Исходя из Вашей приходской, пастырской жизни, не считаете ли Вы очень большой проблемой сейчас, что люди перестают читать Священное Писание? Не находят времени, находят различные «отмазки».

Наверное, можно констатировать и такой факт. С чем он связан, сказать сложно. Отчасти, может быть, это связано с колоссальнейшим, мощнейшим потоком другой литературы, тоже интересной и очень важной, актуальной для верующего православного человека, которая вполне православна, но, может быть, за тратой времени на эти книги, мы, конечно, единое на потребу очень часто упускаем. С другой стороны, верующий человек, может быть, часто рассуждает так: Священное Писание всегда под рукой, я всегда его успею почитать. А то, что вышло сейчас или выйдет чуть попозже, это бы успеть… Но мне кажется, что это опасный путь, потому что все-таки все правильно понимать, то, что не связано со Священным Писанием, мы можем только при одном условии: если знаем Священное Писание - то, что нам дается непосредственно как первоисточник. Без знания этого все остальное для нас может оказаться соблазнительным и опасным, конечно.

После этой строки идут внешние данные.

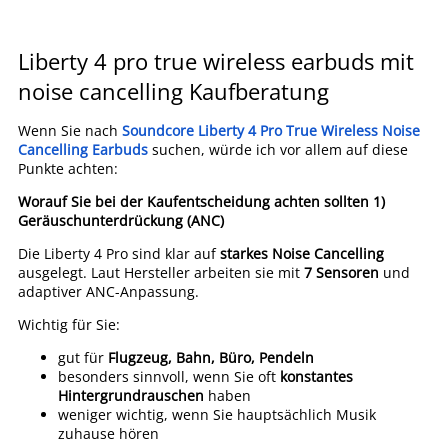
Liberty 4 pro true wireless earbuds mit
noise cancelling Kaufberatung
Wenn Sie nach
Soundcore Liberty 4 Pro True Wireless Noise
Cancelling Earbuds
suchen, würde ich vor allem auf diese
Punkte achten:
Worauf Sie bei der Kaufentscheidung achten sollten
1)
Geräuschunterdrückung (ANC)
Die Liberty 4 Pro sind klar auf
starkes Noise Cancelling
ausgelegt. Laut Hersteller arbeiten sie mit
7 Sensoren
und
adaptiver ANC-Anpassung.
Wichtig für Sie:
gut für
Flugzeug, Bahn, Büro, Pendeln
besonders sinnvoll, wenn Sie oft
konstantes
Hintergrundrauschen
haben
weniger wichtig, wenn Sie hauptsächlich Musik
zuhause hören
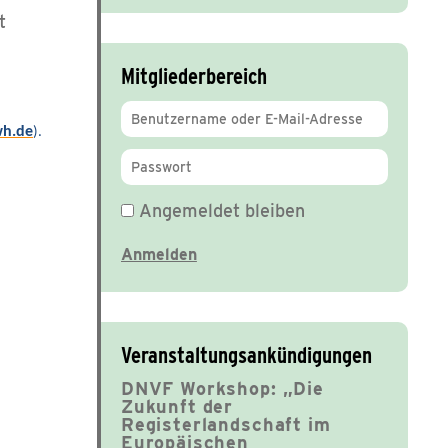
t
Mitgliederbereich
wh.de
).
Angemeldet bleiben
Veranstaltungsankündigungen
DNVF Workshop: „Die
Zukunft der
Registerlandschaft im
Europäischen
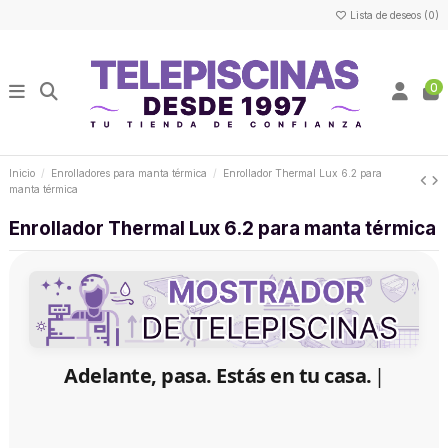
Lista de deseos (
0
)
0
Inicio
Enrolladores para manta térmica
Enrollador Thermal Lux 6.2 para
manta térmica
Enrollador Thermal Lux 6.2 para manta térmica
Adelante, pasa. Estás en tu casa.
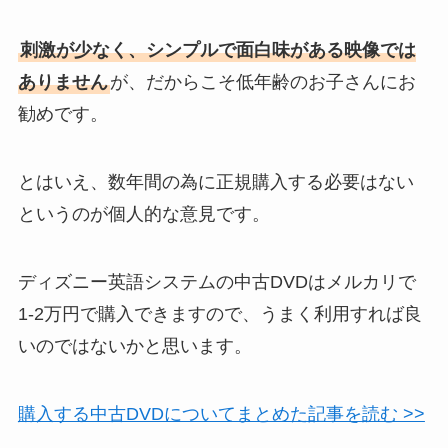
刺激が少なく、シンプルで面白味がある映像では
ありません
が、だからこそ低年齢のお子さんにお
勧めです。
とはいえ、数年間の為に正規購入する必要はない
というのが個人的な意見です。
ディズニー英語システムの中古DVDはメルカリで
1-2万円で購入できますので、うまく利用すれば良
いのではないかと思います。
購入する中古DVDについてまとめた記事を読む >>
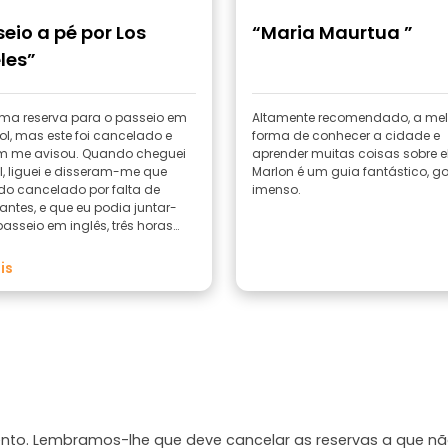
eio a pé por Los
“Maria Maurtua ”
les”
ma reserva para o passeio em
Altamente recomendado, a mel
l, mas este foi cancelado e
forma de conhecer a cidade e
m me avisou. Quando cheguei
aprender muitas coisas sobre e
l, liguei e disseram-me que
Marlon é um guia fantástico, go
ido cancelado por falta de
imenso.
pantes, e que eu podia juntar-
asseio em inglês, três horas
rde. Reorganizei-me e fiz o
; é bom para ter uma ideia
is
a cidade.
mento. Lembramos-lhe que deve cancelar as reservas a que n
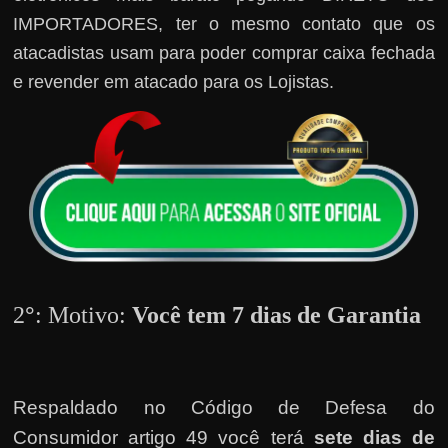
h
IMPORTADORES, ter o mesmo contato que os
a
atacadistas usam para poder comprar caixa fechada
r
e revender em atacado para os Lojistas.
d
i
n
h
e
i
r
o
n
2
°
: Motivo:
Você tem 7 dias de Garantia
a
i
n
Respaldado no
Código de Defesa do
t
Consumidor artigo 49 você terá
sete dias de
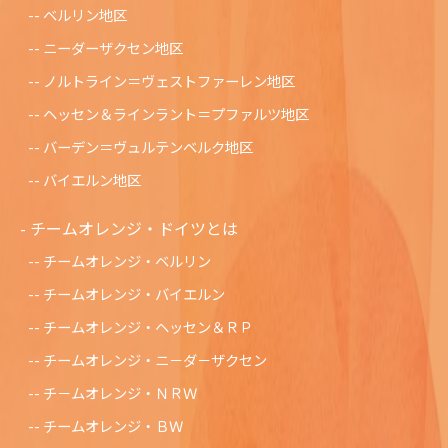
ベルリン地区
ニーダーザクセン地区
ノルトライン＝ヴェストファーレン地区
ヘッセン＆ラインラント＝プファルツ地区
バーデン＝ヴュルテンベルク地区
バイエルン地区
チームオレンジ・ドイツとは
チームオレンジ・ベルリン
チームオレンジ・バイエルン
チームオレンジ・ヘッセン＆ＲＰ
チームオレンジ・ニ－ダ－ザクセン
チ－ムオレンジ・ＮＲＷ
チームオレンジ・ＢＷ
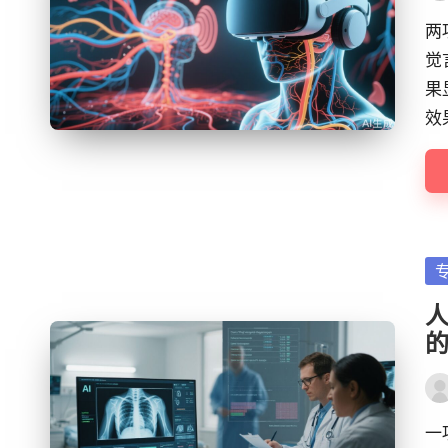
by
两
觉
果
效
Po
in
Pos
by
一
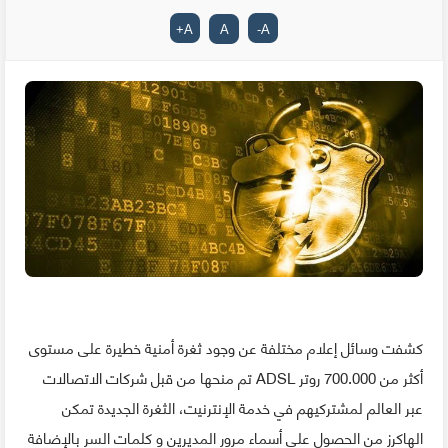
+
A
A
-
A
كشفت وسائل إعلام مختلفة عن وجود ثغرة أمنية خطيرة على مستوى
أكثر من 700.000 روتر ADSL تم منحها من قبل شركات الاتصالات
عبر العالم لمشتركيهم في خدمة الإنترنيت، الثغرة الجديدة تمكن
الهاكرز من الحصول على أسماء مرور المديرين و كلمات السر بالإضافة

- Хотелось бы услышать какой-то совет, как правильно читать Священное Писание, ведь это священные тексты…

Здесь мне хотелось бы вспомнить те рекомендации, которые в свое время давал святитель Феофан Затворник. Он, мне кажется, очень универсально говорил о том, что Священное Писание не может не учить нас спасению. Но, соответственно, наше спасение зависит и от нашей молитвы, от молитвенного духа, вообще от умения правильно молиться. И вот святитель Феофан рекомендовал: помимо того что ты включаешь чтение Священного Писания в свое молитвенное правило (причем он говорил, не надо читать много, хотя бы десять стишков последовательно, что у тебя есть по Евангелию), обязательно заставь себя, прочитав, вспомнить, о чем ты прочитал, но еще лучше обязательно родить в себе какую-то мысль от прочитанного.

На первых порах это бывает очень сложно сделать. Все выветривается, как будто семя сеется при дороге или там, согласно притче евангельской, где дьявол похищает. Но по мере именно принуждения себя вспомнить, а потом еще какую-то мысль родить (а потом еще можно ее и сверить: а так же ли рассуждают у нас святые отцы?) - вот это все приводит именно к духу молитвенности верующего человека, развивает в нем эту духовную интуицию, правильное понимание священных текстов, да и вообще откровение воли Божией как таковой, которая нам очень нужна, конечно.

- Спасибо Вам за очень содержательную беседу. Думаю, несомненно, она найдет отклик и у наших телезрителей.